The Generous Free Spirit
When we were dating, one of the reasons I knew I loved Jason and wanted to marry him was his generosity. One night we went to a local restaurant where Jason ordered two meals: one to eat in the restaurant and another to go. I thought at the time he was planning ahead for a lunch to take to work the next day (my planning ahead personality thought this was awesome). As we left the restaurant that night we made a quick stop at the local grocery store. Jason told me to wait in the car and he would be right back. I watched as he took the warm, nutritious meal to a man who was homeless. When he got back in the car I began to ask him questions only to discover that the man I loved had a friendship with this man.
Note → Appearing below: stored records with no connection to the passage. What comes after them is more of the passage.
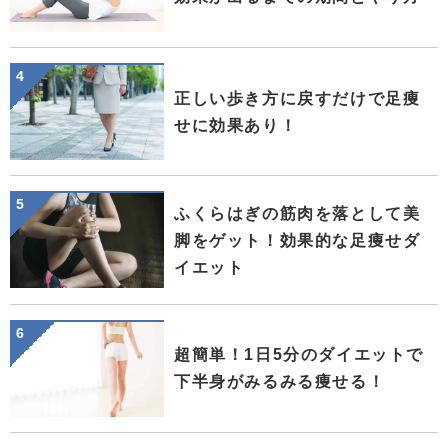
正しい歩き方に戻すだけで足痩
せに効果あり！
ふくらはぎの筋肉を落として美
脚をゲット！効果的な足痩せダ
イエット
超簡単！1日5分のダイエットで
下半身がみるみる痩せる！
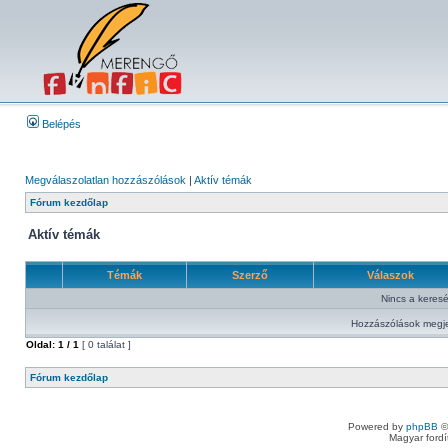
Belépés
Megválaszolatlan hozzászólások
|
Aktív témák
Fórum kezdőlap
Aktív témák
Témák
Szerző
Válaszok
Nincs a keresés
Hozzászólások megje
Oldal:
1
/
1
[ 0 találat ]
Fórum kezdőlap
Powered by
phpBB
©
Magyar ford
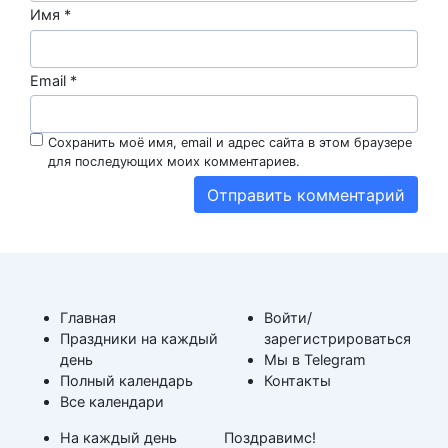
Имя
*
Email
*
Сохранить моё имя, email и адрес сайта в этом браузере
для последующих моих комментариев.
Главная
Войти/
Праздники на каждый
зарегистрироваться
день
Мы в Telegram
Полный календарь
Контакты
Все календари
На каждый день
Поздравимс!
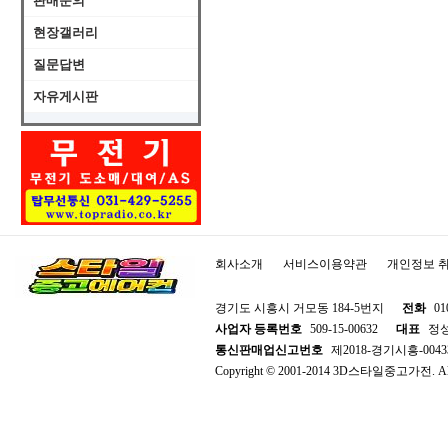
판매문의
현장갤러리
질문답변
자유게시판
회사소개
서비스이용약관
개인정보 
경기도 시흥시 거모동 184-5번지
전화
01
사업자 등록번호
509-15-00632
대표
정
통신판매업신고번호
제2018-경기시흥-0043
Copyright © 2001-2014 3D스타일중고가전. All R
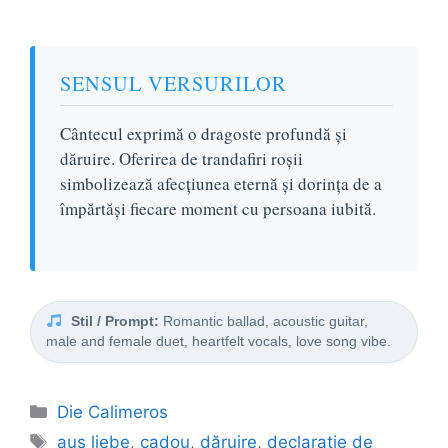
SENSUL VERSURILOR
Cântecul exprimă o dragoste profundă și
dăruire. Oferirea de trandafiri roșii
simbolizează afecțiunea eternă și dorința de a
împărtăși fiecare moment cu persoana iubită.
Stil / Prompt:
Romantic ballad, acoustic guitar,
male and female duet, heartfelt vocals, love song vibe.
Categorii
Die Calimeros
Etichete
aus liebe
,
cadou
,
dăruire
,
declaratie de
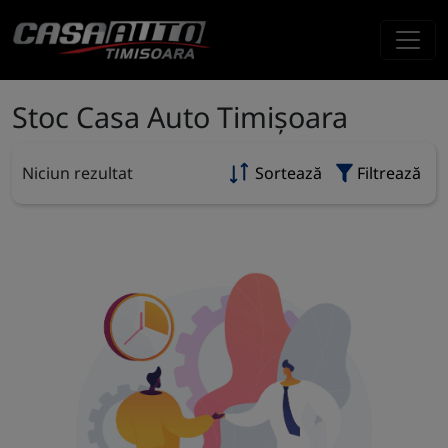
Stoc Casa Auto Timișoara
Niciun rezultat
Sortează
Filtrează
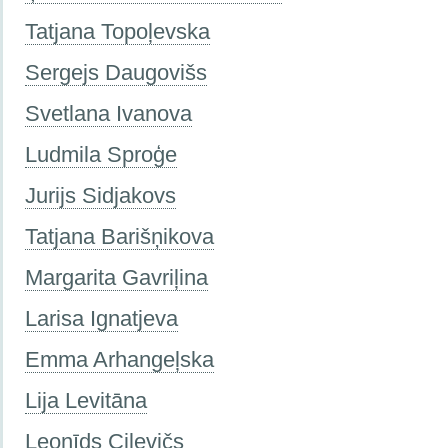
Tatjana Topoļevska
Sergejs Daugovišs
Svetlana Ivanova
Ludmila Sproģe
Jurijs Sidjakovs
Tatjana Barišņikova
Margarita Gavriļina
Larisa Ignatjeva
Emma Arhangeļska
Lija Levitāna
Leonīds Cilevičs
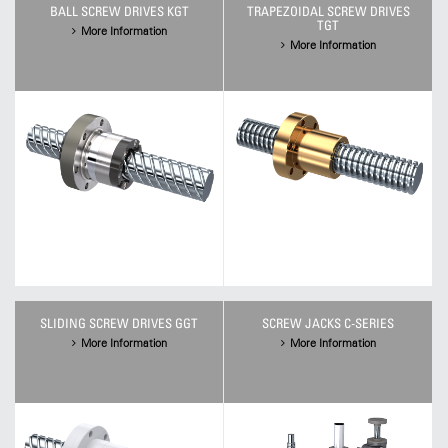
BALL SCREW DRIVES KGT
TRAPEZOIDAL SCREW DRIVES
TGT
More Information
More Information
SLIDING SCREW DRIVES GGT
SCREW JACKS C-SERIES
More Information
More Information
They were on a first name basis and had jokes and nicknames. Jason would often go to the store and pick up things for his friend, but more than just give him items, he would also talk with him. I knew that night that the man whose hand I held was the most giving person I ever knew.
I remember praying to God that night and thanking Him for putting Jason in my life because I had so much to learn from him. Jason wasn’t just one of those guys who gave on Sunday mornings—he was the guy who gave when no one was looking, just like the widow’s offering. He still gives like he did when we were dating: to family members who need a little cheer, to a co-worker in need of some coffee, to a friend who is on the mission field. It isn’t even a second thought for him; his default is GIVE.
Giving Freely, with Wisdom
Much like all areas of marriage, we are learning to find a compromise. Neither of our views are incorrect or fully correct: they are only correct when put together. God asks us to be wise with what He gave us and to give generously. Jason is learning that planning ahead lets us be able to experience new opportunities like going on vacations or taking classes. I am learning that it is ok to live by faith that God will provide. There are times when we rely on the other person’s strengths: Jason trusts me when I tell him that this is the month to get that car part fixed, and I have learned from Jason to challenge myself to give more from the heart and not thinking with numbers. Knowing that finances is what Jesus talked the most about in the gospels and is also something that tears so many marriages apart, we know this is a topic that we need to work intentionally on together. With Jason’s hand in mine, and our eyes on Christ, we choose to give freely while being wise.
Jason and Sherri Vaught are a dedicated young couple following Jesus here at Elmbrook Church. They are on a journey to live an open-handed generosity lifestyle. You can find both on them serving in the Mission Café, where Jason is an assistant manager, and Sherri is also on the Elmbrook staff, exercising her eye for detail as our Facility Scheduler. As a newly married couple you can find them enjoying a road trip adventure, or an evening game night with a fresh bowl of guacamole.